The modern pharmacopeia has generally been divided into small-molecule drugs that can easily cross the cell membrane and hit targets in the cytosol or the nucleus, and large-molecule drugs that are too big to slip through and that therefore work outside of cells, usually by modifying signaling between cells. Big, protein-sized drugs could be useful inside cells because smaller ones typically can’t interrupt the protein-protein interactions that control so many aspects of cellular functioning — and that go wrong in myriad diseases. But researchers have had great difficulty (a) designing actual proteins or protein-scale drugs that can pass through the cell membrane, and (b) protecting them, once they’re inside, from the proteolytic enzymes that try to break them down.
Chicago-based Grove Biopharma has come up with an ingenious answer. The company has developed a way to package complex peptides — chains of amino acids — into globular protein-like structures that can travel through the membrane and resist proteolytic degradation. Once inside, these molecules can interact with the disordered protein targets involved in cancer and other conditions.
Grove calls these new molecules PLPs, for Precision-Linked Proteomimetics or Protein-Like Polymers. Each PLP is a customizable synthetic molecule consisting of a central chain with multiple side chains. If laid out flat, a PLP would resemble an array of bristles protruding from the head of a brush. Each bristle is a separate peptide, and the peptides are attached via linker units to backbone precursors, which, in turn, link up to form the head of the brush — the molecule’s spine (see figure). These versatile molecules represent “a fantastic evolution of biotechnology,” says DCVC Bio’s Dr. Kiersten Stead.
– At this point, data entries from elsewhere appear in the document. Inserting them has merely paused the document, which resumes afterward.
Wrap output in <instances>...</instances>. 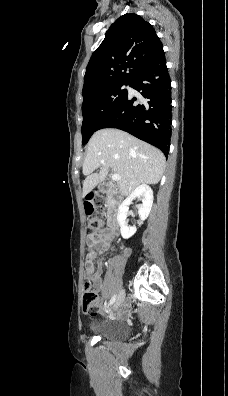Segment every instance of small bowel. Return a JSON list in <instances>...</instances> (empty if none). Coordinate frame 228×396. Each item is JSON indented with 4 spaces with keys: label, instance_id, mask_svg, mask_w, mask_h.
<instances>
[{
    "label": "small bowel",
    "instance_id": "c3829d8e",
    "mask_svg": "<svg viewBox=\"0 0 228 396\" xmlns=\"http://www.w3.org/2000/svg\"><path fill=\"white\" fill-rule=\"evenodd\" d=\"M116 233L114 230H100L95 234V239H88V252L85 260V276L91 278L96 292H101L103 289L102 282V268L95 270L94 259L98 254H102L111 248V242L115 238ZM125 314L122 311L119 316Z\"/></svg>",
    "mask_w": 228,
    "mask_h": 396
}]
</instances>
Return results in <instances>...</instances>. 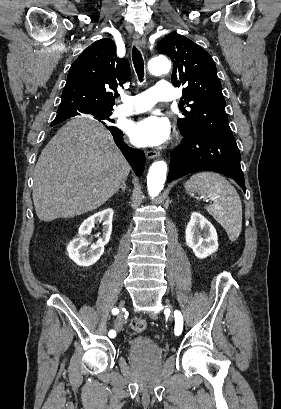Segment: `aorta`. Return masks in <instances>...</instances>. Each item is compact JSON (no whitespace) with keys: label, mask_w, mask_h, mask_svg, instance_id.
Returning a JSON list of instances; mask_svg holds the SVG:
<instances>
[{"label":"aorta","mask_w":281,"mask_h":409,"mask_svg":"<svg viewBox=\"0 0 281 409\" xmlns=\"http://www.w3.org/2000/svg\"><path fill=\"white\" fill-rule=\"evenodd\" d=\"M171 62L164 56L151 59L148 63V70L152 75L159 76L170 71ZM167 174V164L165 161L154 162L147 175V187L151 197L157 196L165 183Z\"/></svg>","instance_id":"1"}]
</instances>
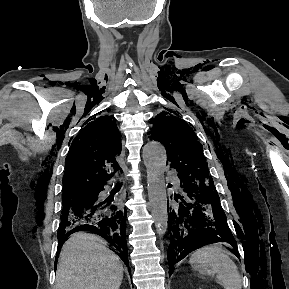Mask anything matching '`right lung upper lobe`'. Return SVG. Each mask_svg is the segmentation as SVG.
Masks as SVG:
<instances>
[{"label":"right lung upper lobe","mask_w":289,"mask_h":289,"mask_svg":"<svg viewBox=\"0 0 289 289\" xmlns=\"http://www.w3.org/2000/svg\"><path fill=\"white\" fill-rule=\"evenodd\" d=\"M120 137L115 120L109 116H101L82 129L66 157L63 196L92 191L119 170L116 156L121 153ZM109 165L114 172L107 169Z\"/></svg>","instance_id":"right-lung-upper-lobe-1"}]
</instances>
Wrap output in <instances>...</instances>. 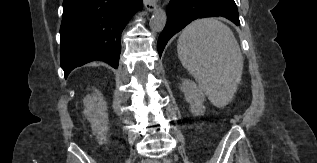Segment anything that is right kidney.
I'll return each instance as SVG.
<instances>
[{"instance_id":"right-kidney-1","label":"right kidney","mask_w":317,"mask_h":163,"mask_svg":"<svg viewBox=\"0 0 317 163\" xmlns=\"http://www.w3.org/2000/svg\"><path fill=\"white\" fill-rule=\"evenodd\" d=\"M83 114L91 124L92 132L96 135L100 144L107 141L108 113L106 102L99 91H95L91 95H87L84 100Z\"/></svg>"}]
</instances>
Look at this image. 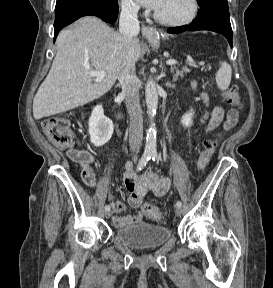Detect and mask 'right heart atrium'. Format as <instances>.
<instances>
[{"mask_svg":"<svg viewBox=\"0 0 273 288\" xmlns=\"http://www.w3.org/2000/svg\"><path fill=\"white\" fill-rule=\"evenodd\" d=\"M122 12L132 18H136L140 14V7L135 0H120Z\"/></svg>","mask_w":273,"mask_h":288,"instance_id":"obj_1","label":"right heart atrium"}]
</instances>
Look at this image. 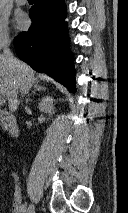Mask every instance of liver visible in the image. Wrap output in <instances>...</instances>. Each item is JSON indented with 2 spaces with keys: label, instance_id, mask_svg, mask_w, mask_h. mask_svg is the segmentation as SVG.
Returning a JSON list of instances; mask_svg holds the SVG:
<instances>
[{
  "label": "liver",
  "instance_id": "1",
  "mask_svg": "<svg viewBox=\"0 0 128 213\" xmlns=\"http://www.w3.org/2000/svg\"><path fill=\"white\" fill-rule=\"evenodd\" d=\"M15 60L13 65L0 54V94L8 99L11 113L18 109V93L27 94L36 83L34 70L23 61Z\"/></svg>",
  "mask_w": 128,
  "mask_h": 213
}]
</instances>
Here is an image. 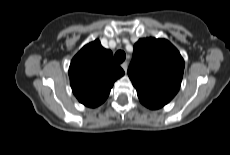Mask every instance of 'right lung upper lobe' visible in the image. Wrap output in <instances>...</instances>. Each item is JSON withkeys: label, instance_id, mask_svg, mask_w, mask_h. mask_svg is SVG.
Wrapping results in <instances>:
<instances>
[{"label": "right lung upper lobe", "instance_id": "right-lung-upper-lobe-1", "mask_svg": "<svg viewBox=\"0 0 230 155\" xmlns=\"http://www.w3.org/2000/svg\"><path fill=\"white\" fill-rule=\"evenodd\" d=\"M124 75L113 54L99 40L85 45L72 59L69 77L72 91L80 103L95 108L108 97L114 82Z\"/></svg>", "mask_w": 230, "mask_h": 155}]
</instances>
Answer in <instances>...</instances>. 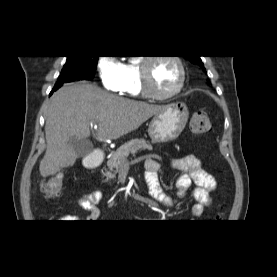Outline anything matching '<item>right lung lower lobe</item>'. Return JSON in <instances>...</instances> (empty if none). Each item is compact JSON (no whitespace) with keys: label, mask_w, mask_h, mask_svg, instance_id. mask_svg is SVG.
<instances>
[{"label":"right lung lower lobe","mask_w":277,"mask_h":277,"mask_svg":"<svg viewBox=\"0 0 277 277\" xmlns=\"http://www.w3.org/2000/svg\"><path fill=\"white\" fill-rule=\"evenodd\" d=\"M75 80H79V79H75ZM70 82V81H69ZM66 83L65 79H59L56 84H55V87L53 89V91L51 92V94L57 90L62 84Z\"/></svg>","instance_id":"1"}]
</instances>
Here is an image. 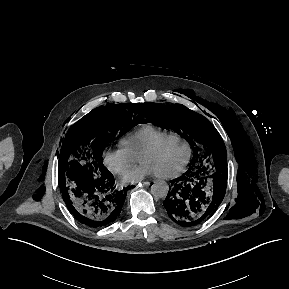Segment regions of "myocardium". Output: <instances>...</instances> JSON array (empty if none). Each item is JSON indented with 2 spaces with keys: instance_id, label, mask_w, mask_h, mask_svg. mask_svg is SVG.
<instances>
[{
  "instance_id": "1",
  "label": "myocardium",
  "mask_w": 289,
  "mask_h": 289,
  "mask_svg": "<svg viewBox=\"0 0 289 289\" xmlns=\"http://www.w3.org/2000/svg\"><path fill=\"white\" fill-rule=\"evenodd\" d=\"M172 139H177V140H180L184 143V145L186 146V149H187L186 159H185L184 163L182 164V166L179 169H177L176 171L171 172V173H166V174H156V176L159 178H163V179L176 178L186 171V169L190 163L191 157H192V147H191L190 142L184 136H182L178 133H170V134L160 138L159 140H157L155 143H153L152 145H150L146 149H144L141 152V154L139 155V160H140L141 157H143L144 155H147V154H150V153L157 151L166 141L172 140Z\"/></svg>"
}]
</instances>
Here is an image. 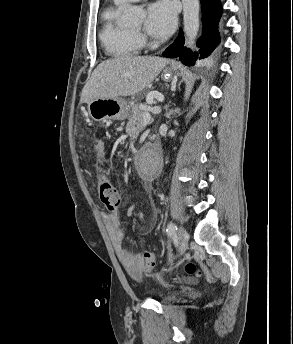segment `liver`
Segmentation results:
<instances>
[{"instance_id": "1", "label": "liver", "mask_w": 293, "mask_h": 344, "mask_svg": "<svg viewBox=\"0 0 293 344\" xmlns=\"http://www.w3.org/2000/svg\"><path fill=\"white\" fill-rule=\"evenodd\" d=\"M168 63L161 57L132 55L103 61L83 87L80 101L134 96L148 87Z\"/></svg>"}]
</instances>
One talent of PLPs is that they can respond dynamically to different targets and environments. When the peptide bristles are folded up, they create a kind of shell around the spine. The bristles’ highly polar electrical properties make the PLPs water-soluble in this state, meaning they can travel well in the aqueous environments inside and outside cells. But at the cell wall, the PLPs can unfold, exposing the low-polarity backbone, which allows the molecules to dissolve through the phospholipid bilayer that makes up the cell membrane. Once inside, the molecules fold up again for protection from proteolysis. The peptides themselves, along with any Grove-designed modules they may carry, are the important cargo. By virtue of their custom-designed amino acid sequences, they’re able to bind to specific proteins inside cells and block processes that can lead to disease.
As a case study, Dr. Nathan Gianneschi — the Northwestern University chemical biologist who is Grove’s scientific founder — showed in a mouse model that he could build a targeted PLP that blocks an important neuronal protein, VCP, from binding with mutant huntingtin protein. When natural peptides block this binding, it’s been shown to prevent the mitochondrial breakdown that characterizes Huntington’s disease.
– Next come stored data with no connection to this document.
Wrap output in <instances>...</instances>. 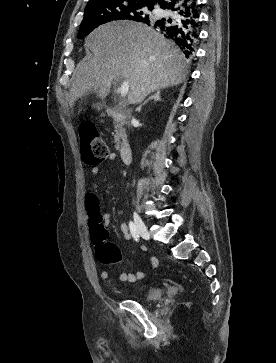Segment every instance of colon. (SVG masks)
<instances>
[{"label": "colon", "instance_id": "colon-1", "mask_svg": "<svg viewBox=\"0 0 276 363\" xmlns=\"http://www.w3.org/2000/svg\"><path fill=\"white\" fill-rule=\"evenodd\" d=\"M82 142L81 151L88 164L101 163L108 154L107 146L92 123H85L79 129ZM89 210V225L92 240L96 246V257L104 264H113L121 260L119 248L107 241V230L96 215L95 209Z\"/></svg>", "mask_w": 276, "mask_h": 363}]
</instances>
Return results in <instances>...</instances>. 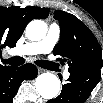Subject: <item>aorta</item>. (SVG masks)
Instances as JSON below:
<instances>
[{
    "label": "aorta",
    "mask_w": 103,
    "mask_h": 103,
    "mask_svg": "<svg viewBox=\"0 0 103 103\" xmlns=\"http://www.w3.org/2000/svg\"><path fill=\"white\" fill-rule=\"evenodd\" d=\"M47 25L42 20H33L26 27V36L31 41H39L45 37ZM35 87L44 99H53L60 91V80L51 73H43L36 78Z\"/></svg>",
    "instance_id": "aorta-1"
}]
</instances>
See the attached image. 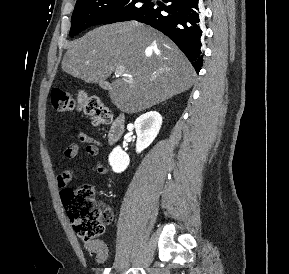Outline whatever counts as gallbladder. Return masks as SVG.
<instances>
[{"instance_id": "gallbladder-1", "label": "gallbladder", "mask_w": 289, "mask_h": 274, "mask_svg": "<svg viewBox=\"0 0 289 274\" xmlns=\"http://www.w3.org/2000/svg\"><path fill=\"white\" fill-rule=\"evenodd\" d=\"M100 87L103 89H109L110 84L106 81H102L101 83H99Z\"/></svg>"}]
</instances>
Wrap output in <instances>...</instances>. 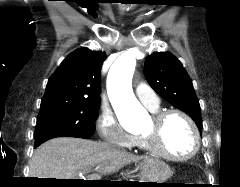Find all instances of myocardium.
Segmentation results:
<instances>
[{"mask_svg": "<svg viewBox=\"0 0 240 187\" xmlns=\"http://www.w3.org/2000/svg\"><path fill=\"white\" fill-rule=\"evenodd\" d=\"M170 115H178L187 123L188 127L191 130V133L193 135L194 144L192 149L185 155H173L168 152H165L163 150H160L156 144V138L152 134H141L140 138L143 141L144 148L146 151H148L150 154L167 159L172 161H186L191 158H193L199 151L200 145H201V138L199 130L193 121V119L184 111H181L179 109H168L163 111L156 112L152 119L156 125H160L168 116Z\"/></svg>", "mask_w": 240, "mask_h": 187, "instance_id": "myocardium-1", "label": "myocardium"}]
</instances>
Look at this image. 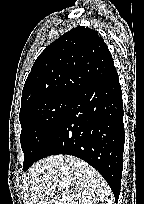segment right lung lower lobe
Here are the masks:
<instances>
[{"label":"right lung lower lobe","mask_w":144,"mask_h":204,"mask_svg":"<svg viewBox=\"0 0 144 204\" xmlns=\"http://www.w3.org/2000/svg\"><path fill=\"white\" fill-rule=\"evenodd\" d=\"M124 142L122 91L115 70L76 94L38 160L56 154L83 159L105 178L117 202Z\"/></svg>","instance_id":"98d812e1"}]
</instances>
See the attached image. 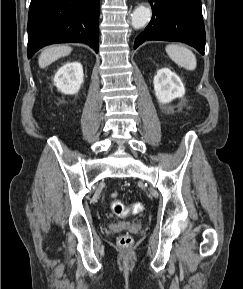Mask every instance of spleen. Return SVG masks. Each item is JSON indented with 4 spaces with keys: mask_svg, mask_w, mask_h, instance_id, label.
<instances>
[{
    "mask_svg": "<svg viewBox=\"0 0 243 289\" xmlns=\"http://www.w3.org/2000/svg\"><path fill=\"white\" fill-rule=\"evenodd\" d=\"M165 49L166 53L176 64L190 71L195 70L197 60L190 49L178 44H169Z\"/></svg>",
    "mask_w": 243,
    "mask_h": 289,
    "instance_id": "obj_1",
    "label": "spleen"
}]
</instances>
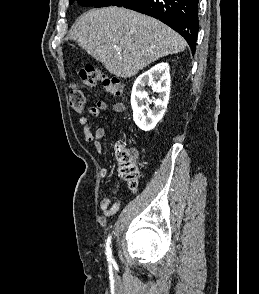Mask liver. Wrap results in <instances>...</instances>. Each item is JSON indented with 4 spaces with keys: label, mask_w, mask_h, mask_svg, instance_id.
Segmentation results:
<instances>
[{
    "label": "liver",
    "mask_w": 259,
    "mask_h": 294,
    "mask_svg": "<svg viewBox=\"0 0 259 294\" xmlns=\"http://www.w3.org/2000/svg\"><path fill=\"white\" fill-rule=\"evenodd\" d=\"M68 38L121 78L135 76L159 58L184 51L187 45L182 36L159 20L118 7L83 13Z\"/></svg>",
    "instance_id": "liver-1"
}]
</instances>
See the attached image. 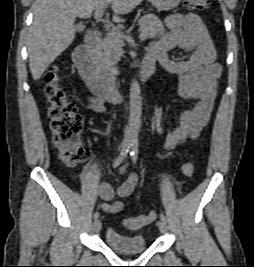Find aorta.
<instances>
[{"label": "aorta", "instance_id": "1", "mask_svg": "<svg viewBox=\"0 0 254 267\" xmlns=\"http://www.w3.org/2000/svg\"><path fill=\"white\" fill-rule=\"evenodd\" d=\"M130 114L128 138L131 141H137L140 129V117L142 110L141 89L138 81H133L130 87Z\"/></svg>", "mask_w": 254, "mask_h": 267}]
</instances>
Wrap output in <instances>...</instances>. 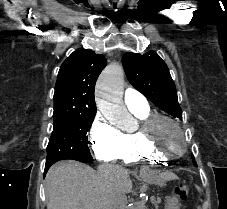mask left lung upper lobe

And that’s just one example of the many kinds of protein-protein interactions that could be modulated using PLPs. The company is already building PLPs that can interfere with the action of Myc, a family of transcription factor proteins that activate genes driving cell proliferation and are known to work overtime in most tumor cells. Grove also plans to develop a treatment for advanced prostate cancer by targeting AR-V7, an androgen receptor variant that continues to promote cell growth even in men who’ve had androgen-blocking therapy, and it’s studying whether PLPs can disrupt the inflammatory response that damages heart tissue after a myocardial infarction.
Stead says DCVC Bio has long wanted to invest in a company with a technology for binding to and inhibiting complex, disordered targets inside cells. “And when we came across Grove, we realized that we’d stumbled onto exactly that,” she says. “Grove’s peptides have known structures that bind to known targets. By themselves these peptides can’t get into cells. But when they’re configured into the Grove PLP format, all of a sudden they can become very specific and potent drugs.”